En fait, nous sommes en pleine confusion des pouvoirs. Où se situe l'Exécutif, censé être contrôlé par le Législatif, mais qui contrôle ce Législatif, en l'absence de Cour constitutionnelle ? En établissant les mécanismes de la théorie de la séparation des pouvoirs, Montesquieu n'a pas prévu cette équation à plusieurs inconnues.
La constitution de la deuxième République fait que le Président est soumis à une camisole de force, dans l'esprit de rupture avec un régime présidentiel porté sur l'absolutisme, et c'est ce qui s'est produit chez nous. Cependant, un régime parlementaire qui empiète sur le champ-restreint des prérogatives du Chef de l'Etat- institutionnalise une dictature parlementariste autrement plus tentaculaire. C'est ce qui a inspiré l'avènement de la deuxième République française à De Gaulle, quitte à être flanqué du sobriquet de « monarque présidentiel », formule lancée par Hubert Beuve-Mery, fondateur du journal « Le Monde ».
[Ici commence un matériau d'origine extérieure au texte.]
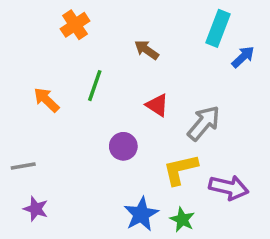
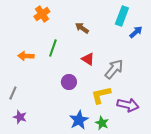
orange arrow: (46, 100) -> (26, 56), turned -42
gray line: (23, 166) -> (13, 93), turned -56

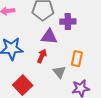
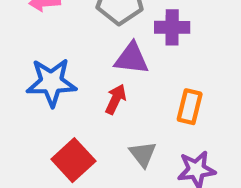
gray triangle: (59, 72) -> (143, 154), moved

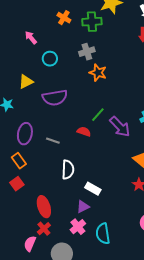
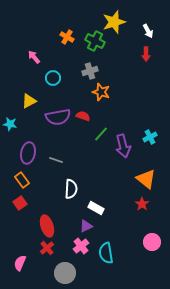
green cross: (92, 22) -> (95, 41), turned 30
purple arrow: (120, 127) -> (123, 146), turned 30
red semicircle: (84, 132) -> (83, 116), moved
pink semicircle: (30, 244) -> (20, 263), moved

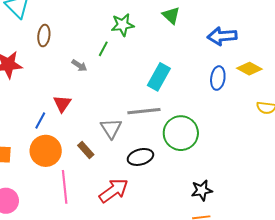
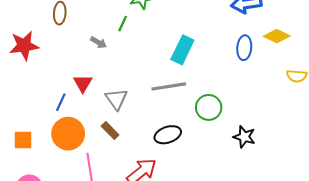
gray triangle: (111, 128) -> (116, 99), moved
green circle: (181, 133) -> (209, 107), size x0.7
black star: (202, 190) -> (244, 137), moved, turned 30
Or, Kaïs Saïed, en a-t-il les moyens ? En a-t-il le courage ? Oserait-il proposer, comme ses adeptes s'y attendent, une refonte de la constitution, pour un meilleur rééquilibrage entre les pouvoirs ?
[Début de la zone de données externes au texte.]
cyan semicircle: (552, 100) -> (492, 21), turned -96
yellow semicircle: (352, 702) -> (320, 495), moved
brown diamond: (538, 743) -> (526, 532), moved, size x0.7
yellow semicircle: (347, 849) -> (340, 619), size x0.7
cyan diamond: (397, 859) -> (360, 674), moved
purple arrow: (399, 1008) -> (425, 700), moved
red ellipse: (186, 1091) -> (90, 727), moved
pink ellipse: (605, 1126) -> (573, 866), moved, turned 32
Il y a néanmoins un problème avec lui : son « messianisme » systématiquement conjugué au populisme. Le silence sur cette affaire d'avion turc révèle un certain manque de réactivité, pourtant dans son propre champ exclusif des relations étrangères.
A tort ou à raison, pour l'heure, Saïed préfère contourner tout cela. Il est vrai aussi que son cabinet à Carthage est relativement plus faible par rapport au cabinet de Ghannouchi, au Bardo.
Mais son terrain de prédilection, reste le contact avec le peuple et il parle au nom de ce peuple, au point que les partis, effrayés par les incessants appels à la sédition, spéculent sur une éventuelle implication de ses adeptes, une « machine » invisible et mystérieuse l'ayant propulsé à Carthage.
Le Président, réplique configuratrice d'un « Jean sans terre », n'en continue pas néanmoins d'aller vers ce « peuple » qu'il considère comme étant le seul dépositaire du Pouvoir. C'est son leitmotiv de prédilection. Mais, lundi à Kébili, il a enfin dit ce qu'il pensait de la cour des miracles parlementaire. Et le mot est lancé : il juge « inconstitutionnel » le projet de l'amendement de l'article 45 du règlement intérieur de l'ARP, tenant à l'interdiction du tourisme parlementaire. Et il tient le peuple pour témoin : « Où sont passés les financements dans les campagnes électorales ? Où est passé l'argent du peuple spolié durant des décennies »… Et, pour répondre à Ghannouchi qui avait parlé de « réconciliation nationale », il lance ceci : « La réconciliation doit se faire avec le peuple et non avec ces parties qui décident avec qui on doit se réconcilier ».
L'ennui, c'est que ce bras de fer entre Saied et Ghannouchi est, pour le moins, inégal. L'un est dans le messianisme ; l'autre dans l'action. Auquel des peuples Saïed rend-il la parole ? On attend plutôt du concret. Des initiatives législatives et constitutionnelles. Du moins, qu'il ne donne pas cette récurrente impression donquichottesque (et donc impuissante et fantasmée) face aux moulins à vent.